目玉の一つですからね。
引き伸ばされた頭部、極端に長い首、時にパステル・カラーに塗りつぶされた目、独特の赤茶色の使い方、彼の絵は一眼見て彼の絵と分かる本当のオリジネータだと思います。
常識なのかもしれませんが、これらが彫刻、特にアフリカのプリミティブな仮面や彫刻から着想を得ていることがよく分かりました。
基本的に Modigliani は彫刻家をめざしていたそうで、その夢破れて絵画に回帰したようです。
絵画に回帰したのが1914年で亡くなるのが1920年なので、ほんの数年に大量の傑作を生み出したことになります。
やっぱり、芸は量ですね。
それと、アフリカの民族工芸の影響も大きそうでした。
同時代の Picasso もアフリカに興味を持っていたように、時代の波に敏感だったのかもしれません。
彫刻への傾倒とアフリカ嗜好をうまく昇華させて独特の芸術に結実させていくところが、やはり天才なんでしょうね。
Amedeo Modigliani はエコール・ド・パリの一人のように言われますが、この展覧会では彼と同時代に生きた、パリに集まってきた若き芸術家の絵もたくさん取り上げています。
Pablo Picasso, Marie Laurencin, Andre Derain, Moïse Kisling.....
中でも一番良かったのは、Marc Chagall の絵でした。
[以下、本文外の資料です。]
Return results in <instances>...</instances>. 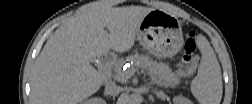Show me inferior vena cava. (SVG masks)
I'll list each match as a JSON object with an SVG mask.
<instances>
[{"instance_id": "602c4592", "label": "inferior vena cava", "mask_w": 252, "mask_h": 104, "mask_svg": "<svg viewBox=\"0 0 252 104\" xmlns=\"http://www.w3.org/2000/svg\"><path fill=\"white\" fill-rule=\"evenodd\" d=\"M122 91V88L120 86L115 85L114 82L107 83L105 87V94L110 96H117Z\"/></svg>"}]
</instances>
Modigliani とは同じユダヤ系で外国から来たという点で親交があったようです。
いわゆる Chagall 的な色彩が完成する前ですが、浮遊する人などはすでにオリジナリティの萌芽が見られます。
Modigliani も大きく感化されたことでしょう。
Jeanne Hébuterne の悲恋のストーリーも紹介されていて、それを知っての Jeanne Hébuterne の肖像を見ると感慨深いものがあります。